I like having the shared Traversable value as the module level PATH constant. Passing that around and calling joinpath on it makes it fun to use. If I would create my own wrapper it would implement Traversable and look something like the following:

import os
import pathlib
from collections.abc import Iterator
from importlib.resources import files
from importlib.resources.abc import Traversable
from types import ModuleType


class LazyTraversable(Traversable):
    """
    A lazy traversable.

    Use LazyTraversable.make(__name__) to create.
    """

    __slots__ = ("_anchor", "_path_segments")

    _anchor: str | ModuleType
    _path_segments: tuple[str | os.PathLike[str], ...]

    def __init__(
        self, anchor: str | ModuleType, *segments: str | os.PathLike[str]
    ) -> None:
        """Initialize self."""
        self._anchor = anchor
        self._path_segments = segments

    @classmethod
    def make(cls, anchor: str | ModuleType) -> Traversable:
        """
        Create a new Traversable.

        Multiprocesing-safe alternative to `importlib.resources.files`.
        """
        if isinstance(traversable := files(anchor), pathlib.Path):
            return traversable
        return cls(anchor)

    def _traversable(self) -> Traversable:
        return files(self._anchor).joinpath(*self._path_segments)

    def iterdir(self) -> Iterator[Traversable]:
        """Yield Traversable objects in self."""
        return self._traversable().iterdir()

    def is_dir(self) -> bool:
        """Return True if self is a directory."""
        return self._traversable().is_dir()

    def is_file(self) -> bool:
        """Return True if self is a file."""
        return self._traversable().is_file()

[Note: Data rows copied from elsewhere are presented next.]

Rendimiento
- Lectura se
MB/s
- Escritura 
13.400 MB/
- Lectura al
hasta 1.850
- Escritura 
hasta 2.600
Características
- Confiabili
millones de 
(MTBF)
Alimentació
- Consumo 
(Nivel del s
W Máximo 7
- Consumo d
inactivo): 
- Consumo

    def joinpath(self, *descendants: str | os.PathLike[str]) -> Traversable:
        """
        Return Traversable resolved with any descendants applied.

        Each descendant should be a path segment relative to self
        and each may contain multiple levels separated by
        ``posixpath.sep`` (``/``).
        """
        return LazyTraversable(self._anchor, *self._path_segments, *descendants)

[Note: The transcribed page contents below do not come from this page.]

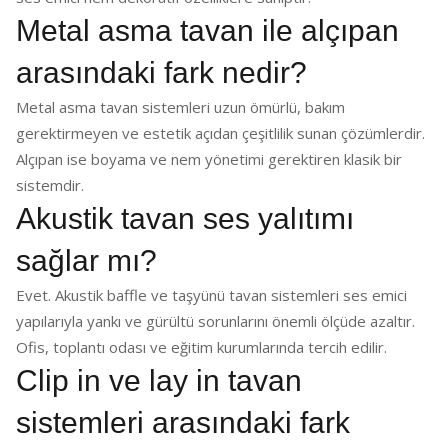
Metal asma tavan ile alçıpan
arasındaki fark nedir?
Metal asma tavan sistemleri uzun ömürlü, bakım
gerektirmeyen ve estetik açıdan çeşitlilik sunan çözümlerdir.
Alçıpan ise boyama ve nem yönetimi gerektiren klasik bir
sistemdir.
Akustik tavan ses yalıtımı
sağlar mı?
Evet. Akustik baffle ve taşyünü tavan sistemleri ses emici
yapılarıyla yankı ve gürültü sorunlarını önemli ölçüde azaltır.
Ofis, toplantı odası ve eğitim kurumlarında tercih edilir.
Clip in ve lay in tavan
sistemleri arasındaki fark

    def open(self, mode="r", *args, **kwargs):
        """
        Open the file.

        mode may be 'r' or 'rb' to open as text or binary. Return a handle
        suitable for reading (same as pathlib.Path.open).

        When opening as text, accepts encoding parameters such as those
        accepted by io.TextIOWrapper.
        """
        return self._traversable().open(mode, *args, **kwargs)

    @property
    def name(self) -> str:
        """The base name of this object without any parent references."""
        return self._traversable().name


PATH = LazyTraversable.make(__name__)

Your benchmark is flawed as it’s just creating a pathlib.Path and not opening a ZipFile. So I think this wrapper could have a negative performance impact when running in a single-process zipapp.

Made a library that fixes it for me, but I’m not really happy with it.

Can’t you redesign your code to create a Traversable per process? From what I understand, you are only reading, right?

Yes I’m only reading. I’ve thought about redesigning my code, but it seems like too much work.

It’s a website using tornado and I’m creating all the request handlers using the Traversables before forking. If you are interested in the code: GitHub - asozialesnetzwerk/an-website: #1 Website in the Worlds · GitHub

Would imho be better if python didn’t have that pitfall, but my library fixes it for me.